Una solución podría ser acudir a la misma sede de los medios. Así se lo trasladamos a la Academia. Ya que es difícil armonizar y coordinar fechas y horarios, se trataría de convenir con las empresas jornadas de trabajo en directo, allí sobre las mismas mesas y las mismas pantallas donde se opera a diario, para corregir los yerros y los vacíos, las construcciones deslavazadas e insustanciales, la sintaxis disparatada y hasta las faltas de concordancia. Si la montaña no viene… Introducir y combinar elementos frescos, hacerlo de forma ágil y pragmática, es una de las opciones. Ganarían todos: las empresas, que tienen allí, en casa, a sus empleados; los profesionales, que dentro de sus horarios, pueden dedicar tiempo a la formación y al reciclaje y seguir la estela del aprendiz permanente; y los destinatarios del producto informativo que otorgarán la credibilidad y la confianza necesaria en función de cómo les sea presentado.

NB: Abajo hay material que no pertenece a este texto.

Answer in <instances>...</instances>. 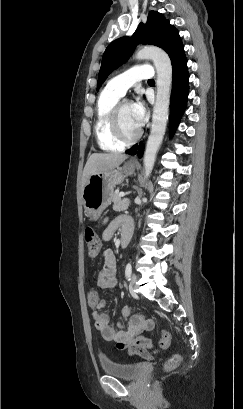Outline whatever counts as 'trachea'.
Masks as SVG:
<instances>
[{"label":"trachea","mask_w":243,"mask_h":409,"mask_svg":"<svg viewBox=\"0 0 243 409\" xmlns=\"http://www.w3.org/2000/svg\"><path fill=\"white\" fill-rule=\"evenodd\" d=\"M148 81H154L153 79H149Z\"/></svg>","instance_id":"3493384b"}]
</instances>
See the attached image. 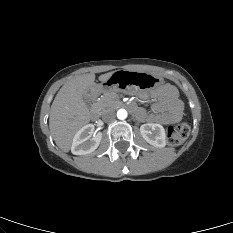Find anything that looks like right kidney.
<instances>
[{"label":"right kidney","instance_id":"right-kidney-1","mask_svg":"<svg viewBox=\"0 0 233 233\" xmlns=\"http://www.w3.org/2000/svg\"><path fill=\"white\" fill-rule=\"evenodd\" d=\"M94 125L87 124L83 126L74 136L71 152L74 155H86L97 149L101 141V133L91 137Z\"/></svg>","mask_w":233,"mask_h":233}]
</instances>
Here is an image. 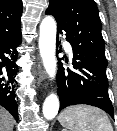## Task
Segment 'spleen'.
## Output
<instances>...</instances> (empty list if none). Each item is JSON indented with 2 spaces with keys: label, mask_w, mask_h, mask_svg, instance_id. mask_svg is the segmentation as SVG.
Listing matches in <instances>:
<instances>
[{
  "label": "spleen",
  "mask_w": 117,
  "mask_h": 131,
  "mask_svg": "<svg viewBox=\"0 0 117 131\" xmlns=\"http://www.w3.org/2000/svg\"><path fill=\"white\" fill-rule=\"evenodd\" d=\"M59 123L70 131H113L105 112L88 105L66 108L58 117Z\"/></svg>",
  "instance_id": "spleen-1"
}]
</instances>
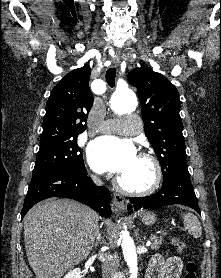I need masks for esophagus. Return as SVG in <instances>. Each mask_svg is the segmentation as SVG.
Masks as SVG:
<instances>
[{
    "label": "esophagus",
    "mask_w": 221,
    "mask_h": 278,
    "mask_svg": "<svg viewBox=\"0 0 221 278\" xmlns=\"http://www.w3.org/2000/svg\"><path fill=\"white\" fill-rule=\"evenodd\" d=\"M120 57H121V52L119 50H116L115 54L113 56L114 66L119 65ZM113 200H114V204H115L116 207H118L119 209H125V198L121 194L114 193L113 194Z\"/></svg>",
    "instance_id": "esophagus-1"
}]
</instances>
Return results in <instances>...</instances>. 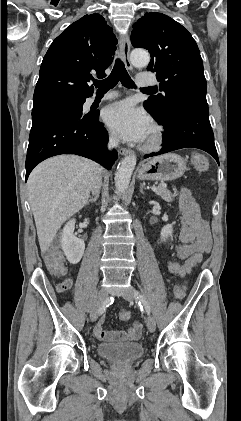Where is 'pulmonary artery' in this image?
Returning <instances> with one entry per match:
<instances>
[{
  "instance_id": "1",
  "label": "pulmonary artery",
  "mask_w": 241,
  "mask_h": 421,
  "mask_svg": "<svg viewBox=\"0 0 241 421\" xmlns=\"http://www.w3.org/2000/svg\"><path fill=\"white\" fill-rule=\"evenodd\" d=\"M137 84H138V86H141V87L152 86V85L157 84V80L154 77L139 76L137 78ZM116 96H117L116 93L110 92V93H107L106 95H104L101 98V101L110 100V99L115 98ZM94 101H96V98L95 97H93V98L90 99V103H93Z\"/></svg>"
}]
</instances>
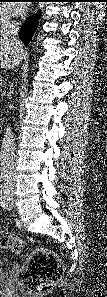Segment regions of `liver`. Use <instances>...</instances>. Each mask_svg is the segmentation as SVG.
I'll return each instance as SVG.
<instances>
[{"instance_id": "1", "label": "liver", "mask_w": 107, "mask_h": 297, "mask_svg": "<svg viewBox=\"0 0 107 297\" xmlns=\"http://www.w3.org/2000/svg\"><path fill=\"white\" fill-rule=\"evenodd\" d=\"M24 55L22 43L12 44L8 38L0 35V67L13 69L18 66Z\"/></svg>"}]
</instances>
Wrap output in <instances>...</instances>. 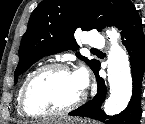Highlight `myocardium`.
<instances>
[{
  "label": "myocardium",
  "mask_w": 145,
  "mask_h": 124,
  "mask_svg": "<svg viewBox=\"0 0 145 124\" xmlns=\"http://www.w3.org/2000/svg\"><path fill=\"white\" fill-rule=\"evenodd\" d=\"M51 70H61V71H66L73 74L72 70L70 69L68 65L64 63H60V62L45 64L39 67L38 69H36L35 71H33V73L29 76V78L25 82L23 89L21 91V96H20V108H21L22 113L26 117L46 118V117L64 115L75 110L84 102L86 93L83 90L81 96L78 99H76L74 102H72L71 104L63 108L48 110V111H40V112L31 111L28 106V95L30 93V90L41 75Z\"/></svg>",
  "instance_id": "myocardium-1"
}]
</instances>
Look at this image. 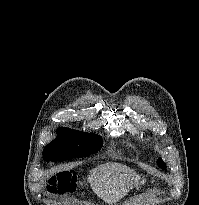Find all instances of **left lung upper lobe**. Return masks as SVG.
<instances>
[{"label":"left lung upper lobe","instance_id":"5c2ea615","mask_svg":"<svg viewBox=\"0 0 199 205\" xmlns=\"http://www.w3.org/2000/svg\"><path fill=\"white\" fill-rule=\"evenodd\" d=\"M157 164H158V166H159L160 168H162V169H164V170L166 169V165H165V163L162 161L161 158L158 159Z\"/></svg>","mask_w":199,"mask_h":205}]
</instances>
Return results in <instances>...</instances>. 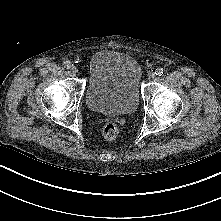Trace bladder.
Here are the masks:
<instances>
[{
  "label": "bladder",
  "instance_id": "1",
  "mask_svg": "<svg viewBox=\"0 0 221 221\" xmlns=\"http://www.w3.org/2000/svg\"><path fill=\"white\" fill-rule=\"evenodd\" d=\"M141 77V66L132 55L112 49L95 52L88 63V108L105 115L134 112L139 104Z\"/></svg>",
  "mask_w": 221,
  "mask_h": 221
}]
</instances>
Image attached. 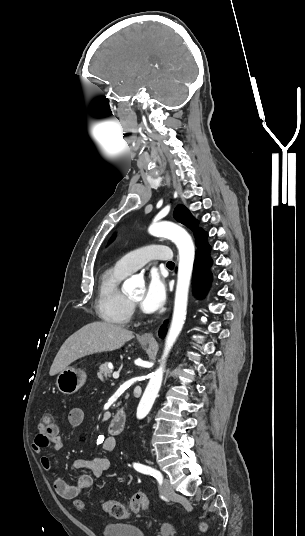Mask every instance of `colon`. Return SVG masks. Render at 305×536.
Segmentation results:
<instances>
[{
    "label": "colon",
    "mask_w": 305,
    "mask_h": 536,
    "mask_svg": "<svg viewBox=\"0 0 305 536\" xmlns=\"http://www.w3.org/2000/svg\"><path fill=\"white\" fill-rule=\"evenodd\" d=\"M42 423H43V426H52L53 424L52 414L45 413L44 416L42 417ZM71 504L73 506H76L78 511L81 513H84L87 511V504L84 502H81L78 497H73L71 499ZM102 509L105 513L109 514L115 519L121 520L123 518L128 517L131 514H134L140 511H148L150 509V504L145 493L135 492L131 497L129 506H125L123 503H121L118 500L107 499L103 501ZM198 526L202 530L205 529V523L202 521L198 522Z\"/></svg>",
    "instance_id": "obj_1"
}]
</instances>
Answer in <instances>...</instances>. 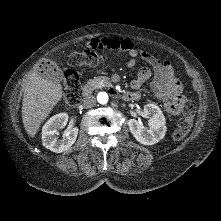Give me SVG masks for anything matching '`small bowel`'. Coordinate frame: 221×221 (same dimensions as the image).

Tenía su razón, claro que sí, el profesor Ortega, de ahí que no caiga en saco roto el propósito encaminado a conocer y utilizar mejor una herramienta esencial para la convivencia, el entendimiento, las relaciones y la difusión de los mensajes. Fenómenos como el de las redes sociales –y antes, el de las televisiones locales– o la aparición de nuevos lenguajes obligan a no quedarse con los brazos cruzados. Se trata de no desaprender sino de estar a la altura de las exigencias de una sociedad que quiere comunicarse mejor.

Y en esa tarea, los filólogos tienen la llave y mucho que aportar.